### Task requirements
All lines in the data below carrying the string "hombre" are to be located and copied.

(Saved entries)
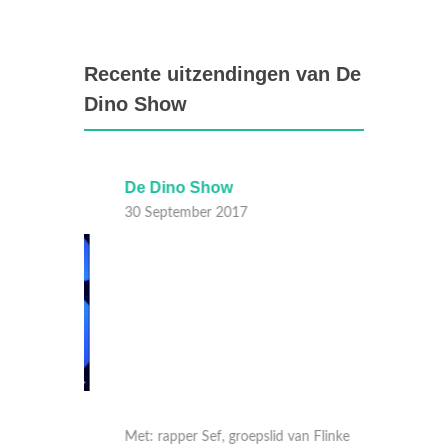
Recente uitzendingen van De
Dino Show
De Dino Show
De Di
30 September 2017
29 Sep
Met: rapper Sef, groepslid van Flinke
Met: za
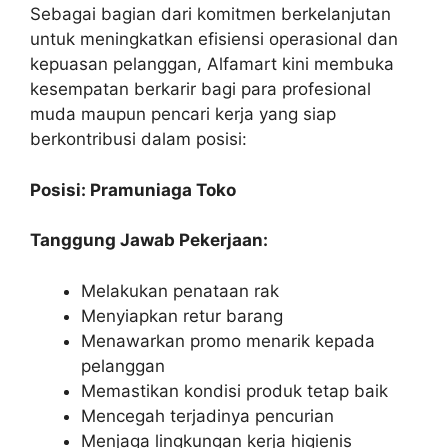
Sebagai bagian dari komitmen berkelanjutan
untuk meningkatkan efisiensi operasional dan
kepuasan pelanggan, Alfamart kini membuka
kesempatan berkarir bagi para profesional
muda maupun pencari kerja yang siap
berkontribusi dalam posisi:
Posisi: Pramuniaga Toko
Tanggung Jawab Pekerjaan:
Melakukan penataan rak
Menyiapkan retur barang
Menawarkan promo menarik kepada
pelanggan
Memastikan kondisi produk tetap baik
Mencegah terjadinya pencurian
Menjaga lingkungan kerja higienis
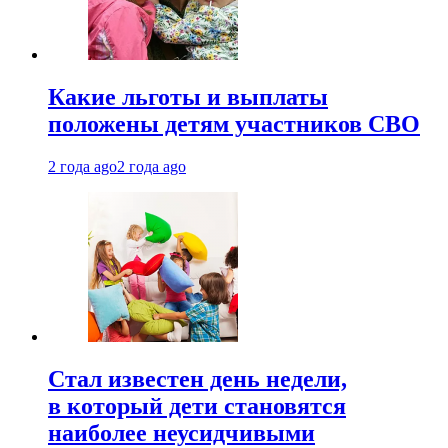
Какие льготы и выплаты
положены детям участников СВО
2 года ago
2 года ago
Стал известен день недели,
в который дети становятся
наиболее неусидчивыми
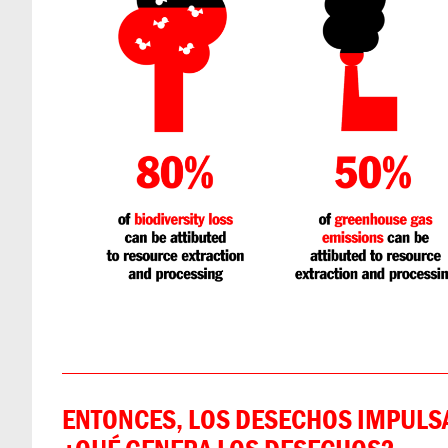
ENTONCES, LOS DESECHOS IMPULSA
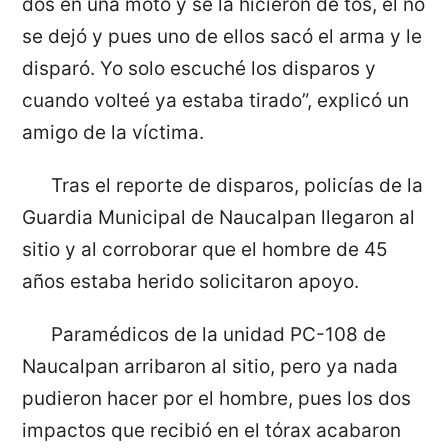
dos en una moto y se la hicieron de tos, él no
se dejó y pues uno de ellos sacó el arma y le
disparó. Yo solo escuché los disparos y
cuando volteé ya estaba tirado”, explicó un
amigo de la víctima.
Tras el reporte de disparos, policías de la
Guardia Municipal de Naucalpan llegaron al
sitio y al corroborar que el hombre de 45
años estaba herido solicitaron apoyo.
Paramédicos de la unidad PC-108 de
Naucalpan arribaron al sitio, pero ya nada
pudieron hacer por el hombre, pues los dos
impactos que recibió en el tórax acabaron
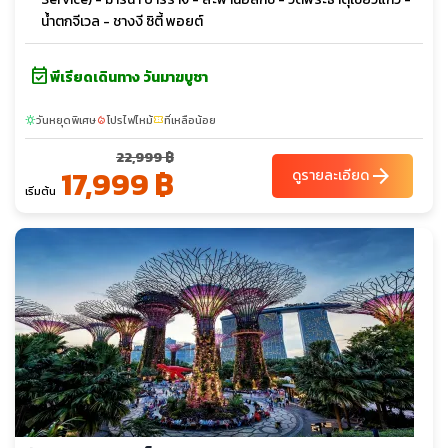
น้ำตกจีเวล - ชางงี ซิตี้ พอยต์
event_available
พีเรียดเดินทาง วันมาฆบูชา
วันหยุดพิเศษ
โปรไฟไหม้
ที่เหลือน้อย
sunny
local_fire_department
confirmation_number
22,999 ฿
17,999 ฿
arrow_forward
ดูรายละเอียด
เริ่มต้น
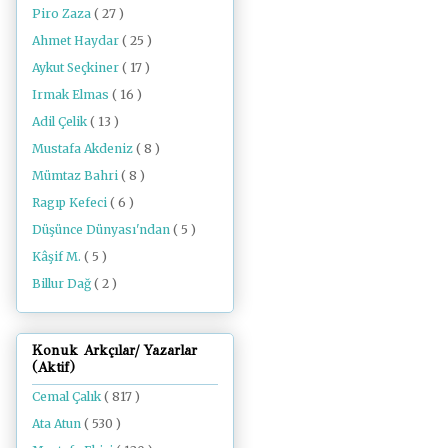
Piro Zaza
( 27 )
Ahmet Haydar
( 25 )
Aykut Seçkiner
( 17 )
Irmak Elmas
( 16 )
Adil Çelik
( 13 )
Mustafa Akdeniz
( 8 )
Mümtaz Bahri
( 8 )
Ragıp Kefeci
( 6 )
Düşünce Dünyası'ndan
( 5 )
Kâşif M.
( 5 )
Billur Dağ
( 2 )
Konuk Arkçılar/ Yazarlar
(Aktif)
Cemal Çalık
( 817 )
Ata Atun
( 530 )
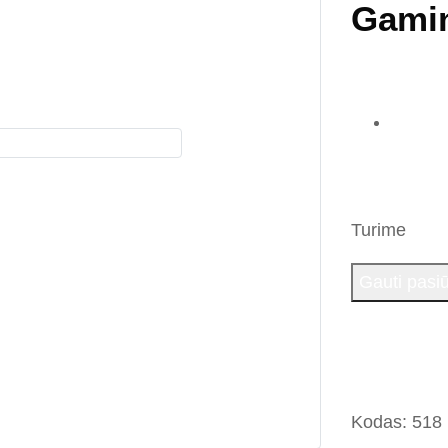
Gamin
Turime
Gauti pasi
Teirautis
Kodas:
518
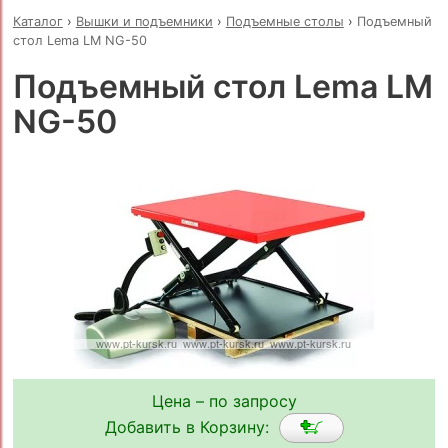
Каталог
›
Вышки и подъемники
›
Подъемные столы
›
Подъемный
стол Lema LM NG-50
Подъемный стол Lema LM
NG-50
Цена – по запросу
Добавить в Корзину:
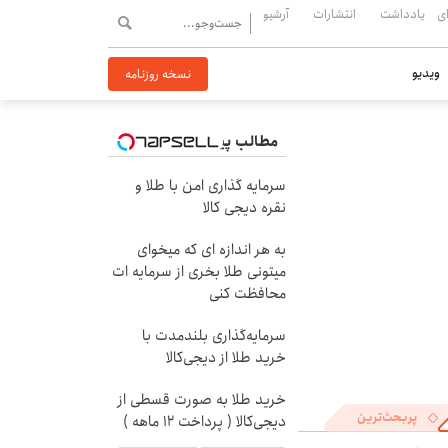
ی
یادداشت
انتشارات
آرشیو
ویدیو
نسخه روزنامه
مطالب پیشنهادی
سرمایه گذاری امن با طلا و
نقره دیجی کالا
به هر اندازه ای که میخوای
میتونی طلا بخری از سرمایه ات
محافظت کنی
سرمایه‌گذاری بلندمدت با
خرید طلا از دیجی‌کالا
خرید طلا به صورت قسطی از
پربحث‌ترین
دیجی‌کالا ( پرداخت 12 ماهه )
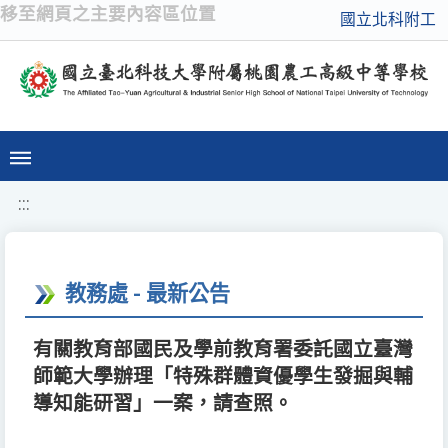
移至網頁之主要內容區位置
國立北科附工
:::
教務處 - 最新公告
有關教育部國民及學前教育署委託國立臺灣
師範大學辦理「特殊群體資優學生發掘與輔
導知能研習」一案，請查照。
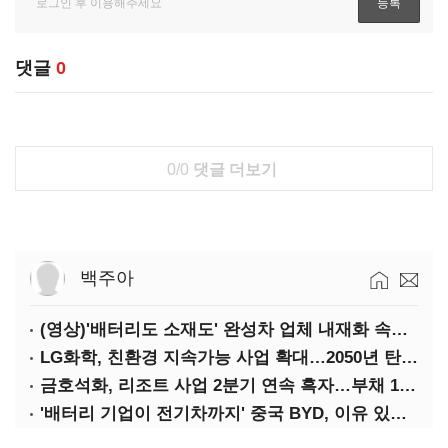
댓글
0
0/0
댓글 더보기
백주아
(영상)'배터리도 소재도' 완성차 업체 내재화 속도낸다
LG화학, 친환경 지속가능 사업 확대…2050년 탄소중립 달성
금호석화, 리조트 사업 2분기 연속 흑자…부채 170%↓
'배터리 기업이 전기차까지' 중국 BYD, 이유 있는 선전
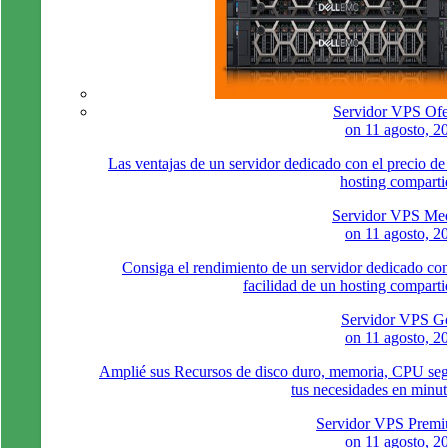
Servidor VPS Ofe
on
11 agosto, 2
Las ventajas de un servidor dedicado con el precio de
hosting comparti
Servidor VPS Me
on
11 agosto, 2
Consiga el rendimiento de un servidor dedicado con
facilidad de un hosting comparti
Servidor VPS G
on
11 agosto, 2
Amplié sus Recursos de disco duro, memoria, CPU se
tus necesidades en minut
Servidor VPS Prem
on
11 agosto, 2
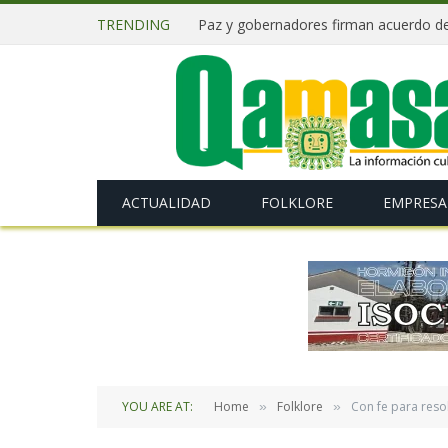
TRENDING
ACTUALIDAD
FOLKLORE
EMPRESA
YOU ARE AT:
Home
Folklore
Con fe para resol
»
»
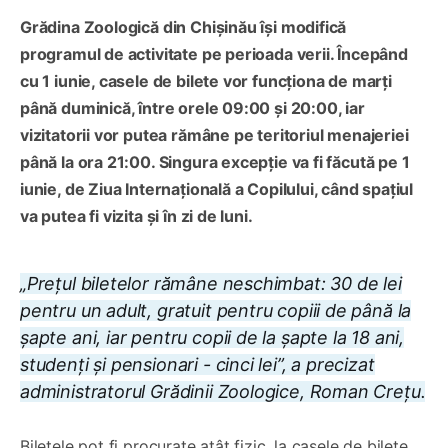
Grădina Zoologică din Chișinău își modifică
programul de activitate pe perioada verii. Începând
cu 1 iunie, casele de bilete vor funcționa de marți
până duminică, între orele 09:00 și 20:00, iar
vizitatorii vor putea rămâne pe teritoriul menajeriei
până la ora 21:00. Singura excepție va fi făcută pe 1
iunie, de Ziua Internațională a Copilului, când spațiul
va putea fi vizita și în zi de luni.
„Prețul biletelor rămâne neschimbat: 30 de lei
pentru un adult, gratuit pentru copiii de până la
șapte ani, iar pentru copii de la șapte la 18 ani,
studenți și pensionari - cinci lei”, a precizat
administratorul Grădinii Zoologice, Roman Crețu.
Biletele pot fi procurate atât fizic, la casele de bilete,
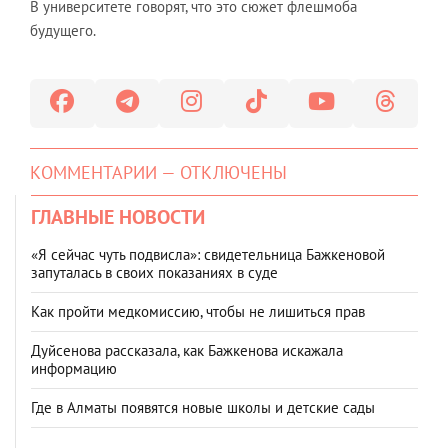
В университете говорят, что это сюжет флешмоба
будущего.
КОММЕНТАРИИ — ОТКЛЮЧЕНЫ
ГЛАВНЫЕ НОВОСТИ
«Я сейчас чуть подвисла»: свидетельница Бажкеновой
запуталась в своих показаниях в суде
Как пройти медкомиссию, чтобы не лишиться прав
Дуйсенова рассказала, как Бажкенова искажала
информацию
Где в Алматы появятся новые школы и детские сады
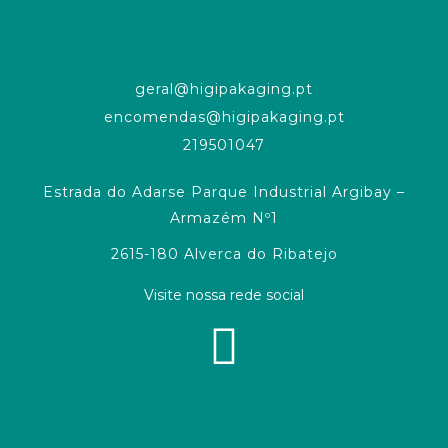
geral@higipakaging.pt
encomendas@higipakaging.pt
219501047
Estrada do Adarse Parque Industrial Argibay –
Armazém Nº1
2615-180 Alverca do Ribatejo
Visite nossa rede social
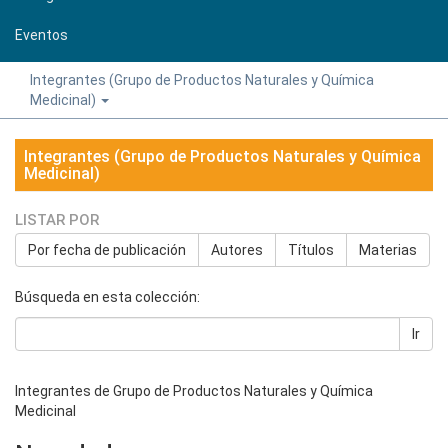
Eventos
Integrantes (Grupo de Productos Naturales y Química
Medicinal)
Integrantes (Grupo de Productos Naturales y Química
Medicinal)
LISTAR POR
Por fecha de publicación
Autores
Títulos
Materias
Búsqueda en esta colección:
Ir
Integrantes de Grupo de Productos Naturales y Química
Medicinal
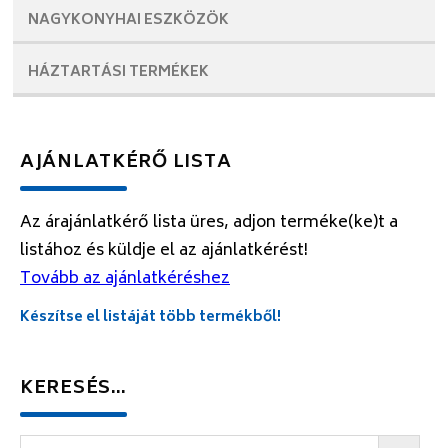
NAGYKONYHAI
ESZKÖZÖK
HÁZTARTÁSI
TERMÉKEK
AJÁNLATKÉRŐ LISTA
Az árajánlatkérő lista üres, adjon terméke(ke)t a
listához és küldje el az ajánlatkérést!
Tovább az ajánlatkéréshez
Készítse el listáját több termékből!
KERESÉS…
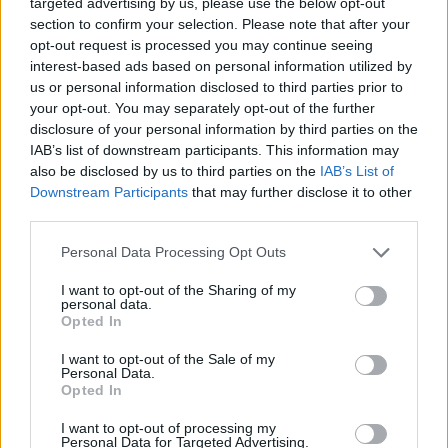
targeted advertising by us, please use the below opt-out
Cepostaperte
:
👍
section to confirm your selection. Please note that after your
13 Aprile alle ore 20:46
opt-out request is processed you may continue seeing
·
Ti stimo
·
Rispondi
interest-based ads based on personal information utilized by
us or personal information disclosed to third parties prior to
Cotone
:
Thaimax tu eri presente 🫡
your opt-out. You may separately opt-out of the further
disclosure of your personal information by third parties on the
1
13 Aprile alle ore 20:46
IAB’s list of downstream participants. This information may
·
Ti stimo
·
Rispondi
also be disclosed by us to third parties on the
IAB’s List of
Downstream Participants
that may further disclose it to other
Thaimax
:
Cepostaperte
third parties.
Personal Data Processing Opt Outs
I want to opt-out of the Sharing of my
personal data.
Opted In
I want to opt-out of the Sale of my
Personal Data.
Opted In
I want to opt-out of processing my
Personal Data for Targeted Advertising.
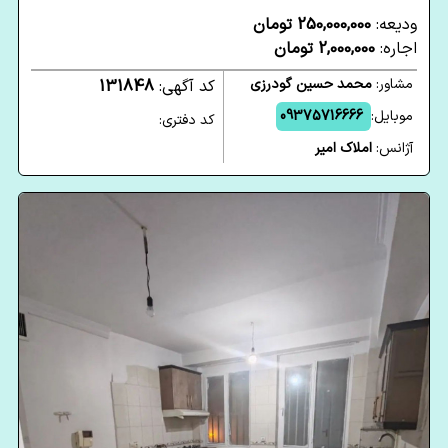
ودیعه:
250,000,000 تومان
اجاره:
2,000,000 تومان
مشاور:
محمد حسین گودرزی
کد آگهی:
131848
موبایل:
09375716666
کد دفتری:
آژانس:
املاک امیر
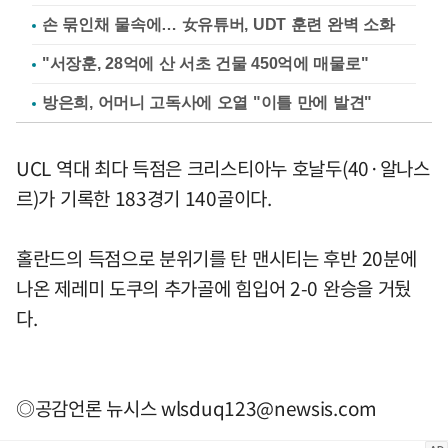
손 묶인채 물속에… 女유튜버, UDT 훈련 완벽 소화
"서장훈, 28억에 산 서초 건물 450억에 매물로"
방은희, 어머니 고독사에 오열 "이틀 만에 발견"
UCL 역대 최다 득점은 크리스티아누 호날두(40·알나스
르)가 기록한 183경기 140골이다.
홀란드의 득점으로 분위기를 탄 맨시티는 후반 20분에
나온 제레미 도쿠의 추가골에 힘입어 2-0 완승을 거뒀
다.
◎공감언론 뉴시스
wlsduq123@newsis.com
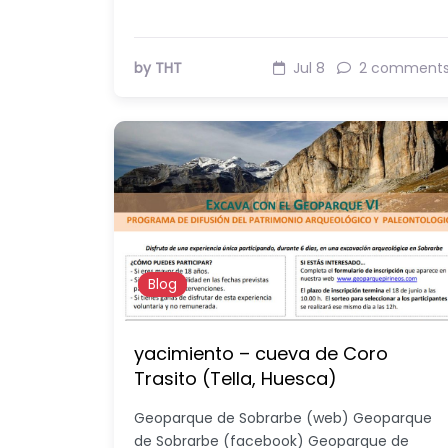
by THT
Jul 8
2 comment
Blog
yacimiento – cueva de Coro
Trasito (Tella, Huesca)
Geoparque de Sobrarbe (web) Geoparque
de Sobrarbe (facebook) Geoparque de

### Task response
sitio y al corroborar que el hombre de 45
pudieron hacer por el hombre, pues los dos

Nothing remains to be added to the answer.